Which characters make a URL invalid?
Are these valid URLs?
example.com/file[/].html
http://example.com/file[/].html
<
To add some clarification and directly address the question above, there are several classes of characters that cause problems for URLs and URIs.
There are some characters that are disallowed and should never appear in a URL/URI, reserved characters (described below), and other characters that may cause problems in some cases, but are marked as "unwise" or "unsafe". Explanations for why the characters are restricted are clearly spelled out in RFC-1738 (URLs) and RFC-2396 (URIs).
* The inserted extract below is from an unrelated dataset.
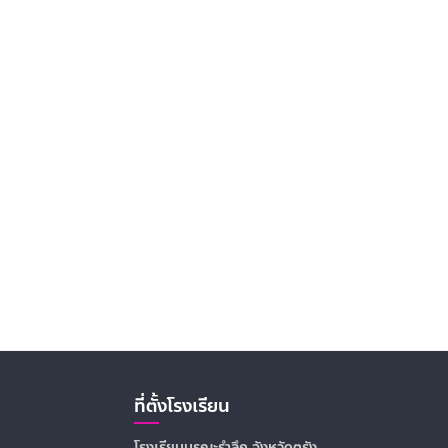
ที่ตั้งโรงเรียน
โรงเรียนบูรณะรำลึก จังหวัดตรัง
Note the newer RFC-3986 (update to RFC-1738) defines the construction of what characters are allowed in a given context but the older spec offers a simpler and more general description of which characters are not allowed with the following rules.
Excluded US-ASCII Characters disallowed within the URI syntax:
control =
space =
delims = "<" | ">" | "#" | "%" | <">
The character "#" is excluded because it is used to delimit a URI from a fragment identifier. The percent character "%" is excluded because it is used for the encoding of escaped characters. In other words, the "#" and "%" are reserved characters that must be used in a specific context.
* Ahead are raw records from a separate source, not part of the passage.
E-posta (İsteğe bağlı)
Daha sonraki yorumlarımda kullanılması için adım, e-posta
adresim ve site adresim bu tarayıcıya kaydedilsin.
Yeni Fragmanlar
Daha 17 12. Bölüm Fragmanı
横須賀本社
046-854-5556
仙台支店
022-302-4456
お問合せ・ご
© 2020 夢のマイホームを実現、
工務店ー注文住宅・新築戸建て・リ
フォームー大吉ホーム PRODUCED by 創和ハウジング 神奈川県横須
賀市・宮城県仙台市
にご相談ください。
List of unwise characters are allowed but may cause problems:
unwise = "{" | "}" | "|" | "\" | "^" | "[" | "]" | "`"
Characters that are reserved within a query component and/or have special meaning within a URI/URL:
reserved = ";" | "/" | "?" | ":" | "@" | "&" | "=" | "+" | "$" | ","
The "reserved" syntax class above refers to those characters that are allowed within a URI, but which may not be allowed within a particular component of the generic URI syntax. Characters in the "reserved" set are not reserved in all contexts. The hostname, for example, can contain an optional username so it could be something like ftp://user@hostname/
where the '@' character has special meaning.
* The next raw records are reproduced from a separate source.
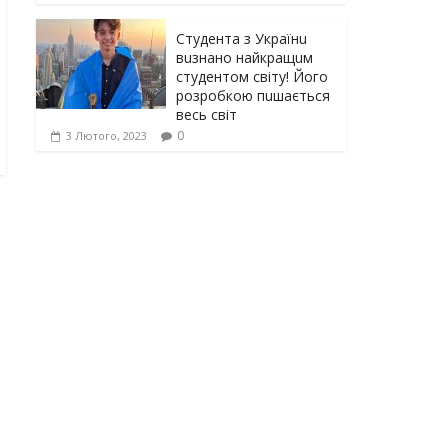
Студента з Українu
вuзнано найкращuм
студентом світу! Його
розробкою пuшається
весь світ
0
3 Лютого, 2023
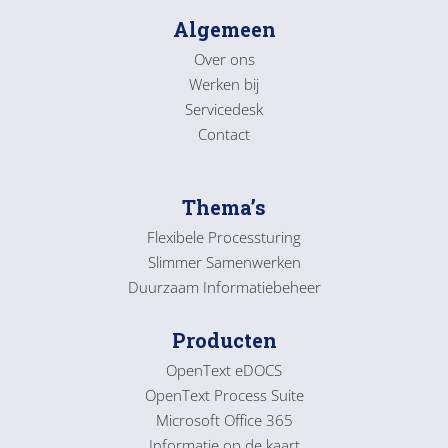
Algemeen
Over ons
Werken bij
Servicedesk
Contact
Thema’s
Flexibele Processturing
Slimmer Samenwerken
Duurzaam Informatiebeheer
Producten
OpenText eDOCS
OpenText Process Suite
Microsoft Office 365
Informatie op de kaart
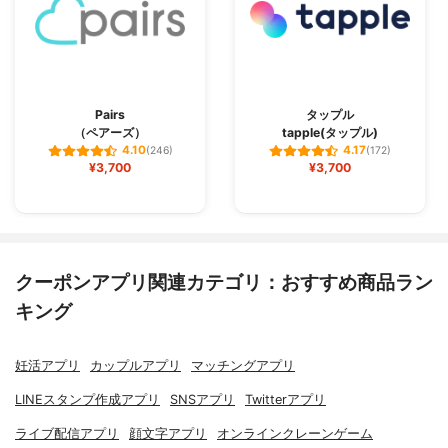
Pairs
タップル
（ペアーズ）
tapple(タップル)
4.10
4.17
(246)
(172)
¥3,700
¥3,700
クーポンアプリ関連カテゴリ：おすすめ商品ラン
キング
妊活アプリ
カップルアプリ
マッチングアプリ
LINEスタンプ作成アプリ
SNSアプリ
Twitterアプリ
ライブ配信アプリ
顔文字アプリ
オンラインクレーンゲーム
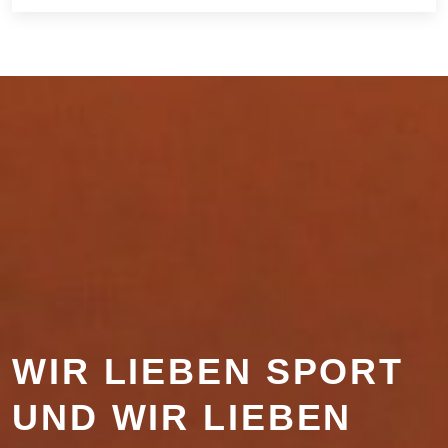
WIR LIEBEN SPORT
UND WIR LIEBEN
Here is an example of a URL that has invalid and unwise characters (e.g. '$', '[', ']') and should be properly encoded:
http://mw1.google.com/mw-earth-vectordb/kml-samples/gp/seattle/gigapxl/$[level]/r$[y]_c$[x].jpg
Some of the character restrictions for URIs/URLs are programming language dependent. For example, the '|' (0x7C) character although only marked as "unwise" in the URI spec will throw a URISyntaxException in the Java java.net.URI constructor so a URL like http://api.google.com/q?exp=a|b
is not allowed and must be encoded instead as http://api.google.com/q?exp=a%7Cb
if using Java with a URI object instance.